I don't know how Rafał came to that conclusion. CFE always boots nflash0.os2 first. As long as you flash to nflash1.trx2, you should be fine. I have a working EA6300v1. I'd be willing to test whatever you have.
What was the problem originally? Is there a bug report somewhere? I've installed this version
without any problems. It says in the console it is Designated Driver build 50072 bleeding edge. I used the trx2 partition—the one starting at 0x1f00000. I flashed it using the serial port, the CFE interface and tftp:
(I use five zeros in groups because that's exactly 1MiB, so you can tell that the deep magic is 2 MiB long.)
CFE keeps a count of the number of failed boots somewhere in the deep magic, incrementing on every failed boot. The stock firmware resets that count somewhere to tell the CFE the boot had succeeded, and openwrt does not. So, every third boot, the CFE switches to the backup firmware and things explode from there.
The real solution is to find the relevant piece of deep magic and zero it on successful boot, just like the stock images do.
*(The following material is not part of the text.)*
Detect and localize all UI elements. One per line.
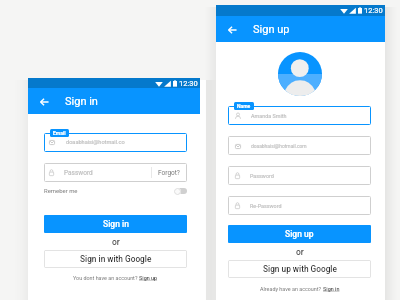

But as a workaround, it is also sufficient to nuke the entire fallback image partition in the CFE:
CFE> flash -erase nflash1.trx
Then, CFE will do the following:
Invalid boot block on disk
Loader:raw Filesys:tftp Dev:eth0 File:: Options:(null)
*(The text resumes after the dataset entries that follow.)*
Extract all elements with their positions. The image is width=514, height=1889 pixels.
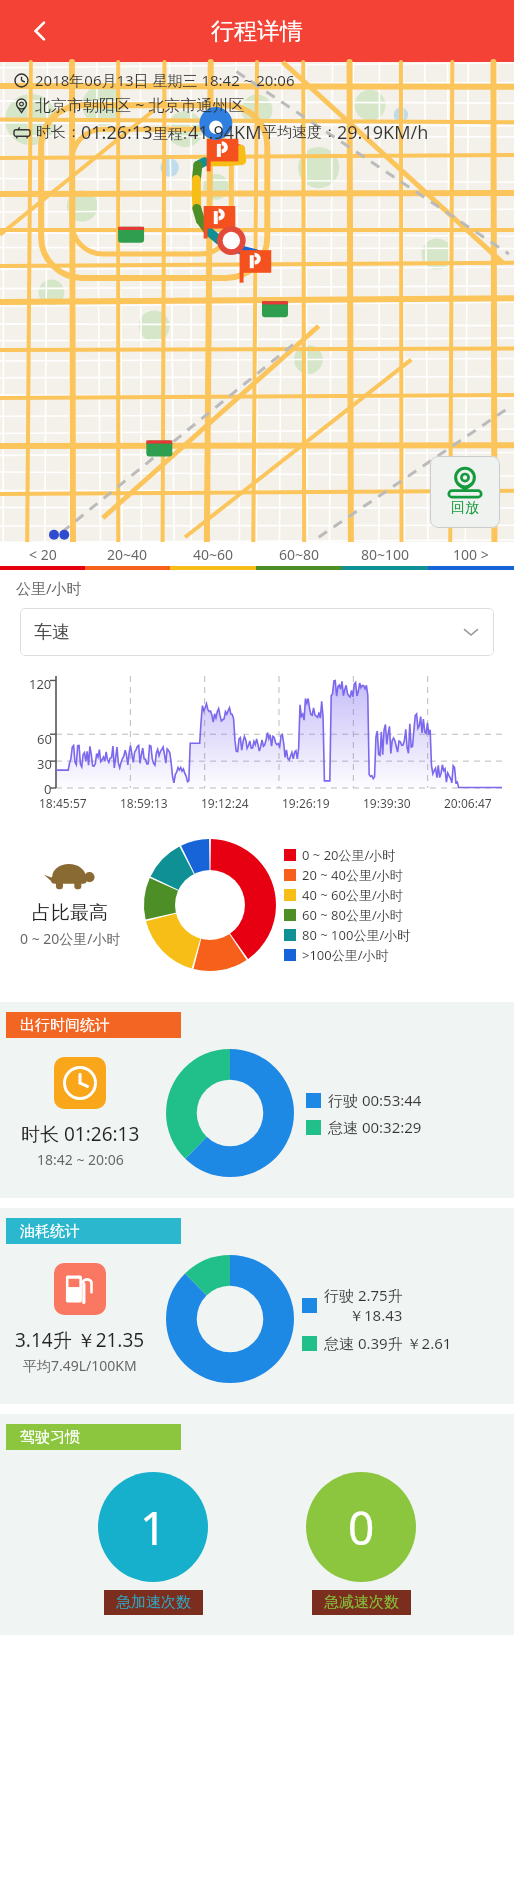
staticText: 里程:: [153, 123, 188, 143]
staticText: 60: [37, 730, 52, 748]
staticText: ￥18.43: [349, 1305, 403, 1325]
staticText: 急加速次数: [116, 1593, 191, 1612]
staticText: 行驶 00:53:44: [328, 1090, 422, 1110]
staticText: 0 ~ 20公里/小时: [302, 846, 396, 864]
button[interactable]: Back: [18, 9, 62, 53]
staticText: 80 ~ 100公里/小时: [302, 926, 411, 944]
staticText: 行程详情: [211, 17, 303, 46]
staticText: 40~60: [193, 545, 234, 564]
staticText: 19:26:19: [282, 795, 330, 811]
button[interactable]: 车速: [20, 608, 494, 656]
staticText: 20:06:47: [444, 795, 492, 811]
staticText: 30: [37, 755, 52, 773]
staticText: 平均速度：: [262, 123, 337, 142]
staticText: 80~100: [361, 545, 410, 564]
staticText: 120: [29, 675, 52, 693]
staticText: 20 ~ 40公里/小时: [302, 866, 403, 884]
staticText: 20~40: [107, 545, 148, 564]
staticText: 油耗统计: [20, 1222, 80, 1241]
staticText: 18:42 ~ 20:06: [37, 1150, 124, 1169]
staticText: 0: [348, 1496, 375, 1559]
staticText: 怠速 0.39升 ￥2.61: [324, 1333, 452, 1353]
button[interactable]: 0: [306, 1472, 416, 1615]
staticText: 1: [140, 1496, 167, 1559]
staticText: 29.19KM/h: [337, 120, 429, 145]
staticText: 18:45:57: [39, 795, 87, 811]
staticText: 回放: [451, 499, 479, 517]
staticText: 60~80: [279, 545, 320, 564]
staticText: 平均7.49L/100KM: [23, 1356, 137, 1375]
staticText: 0 ~ 20公里/小时: [20, 929, 121, 948]
staticText: 60 ~ 80公里/小时: [302, 906, 403, 924]
staticText: 出行时间统计: [20, 1016, 110, 1035]
staticText: 公里/小时: [16, 578, 82, 598]
staticText: >100公里/小时: [302, 946, 389, 964]
staticText: 01:26:13: [81, 120, 153, 145]
staticText: 3.14升 ￥21.35: [15, 1327, 145, 1353]
staticText: 怠速 00:32:29: [328, 1117, 422, 1137]
staticText: 北京市朝阳区 ~ 北京市通州区: [35, 94, 245, 116]
staticText: 急减速次数: [324, 1593, 399, 1612]
staticText: 18:59:13: [120, 795, 168, 811]
staticText: 驾驶习惯: [20, 1428, 80, 1447]
staticText: < 20: [29, 545, 57, 564]
staticText: 行驶 2.75升: [324, 1285, 403, 1305]
staticText: 时长：: [36, 123, 81, 142]
staticText: 40 ~ 60公里/小时: [302, 886, 403, 904]
staticText: 时长 01:26:13: [21, 1121, 140, 1147]
button[interactable]: 1: [98, 1472, 208, 1615]
button[interactable]: 回放: [430, 456, 500, 528]
staticText: 2018年06月13日 星期三 18:42 ~ 20:06: [35, 70, 295, 90]
staticText: 0: [44, 780, 52, 794]
staticText: 19:39:30: [363, 795, 411, 811]
staticText: 41.94KM: [188, 120, 262, 145]
staticText: 车速: [34, 621, 70, 644]
staticText: 100 >: [453, 545, 489, 564]
staticText: 占比最高: [32, 901, 108, 925]
staticText: 19:12:24: [201, 795, 249, 811]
Could not load :: Timeout occured
Changed to the other image 0 (maxpartialboots exceeded)
Invalid boot block on disk
nflash1.trx CRC check failed!
Changed to the other image 1
Loader:raw Filesys:raw Dev:nflash0.os2 File: Options:(null)
Loading: ... 1816764 bytes read
Entry at 0x00008000
Starting program at 0x00008000
*** openwrt boots normally starting from here. ***
The fallback image fails its CRC check and the main image boots instead. Score one for the good guys.
The first nvram is supposed to end at 0x2 00000, and the second nvram isn't nvram at all. It's the fallback image. Until that is fixed, the workaround really should not be attempted anywhere except in the CFE. So, I'd say, not a workaround accessible to the typical user, who would assume if the image is in /releases, would also assume it can be flashed using the router's own firmware upgrade mechanism.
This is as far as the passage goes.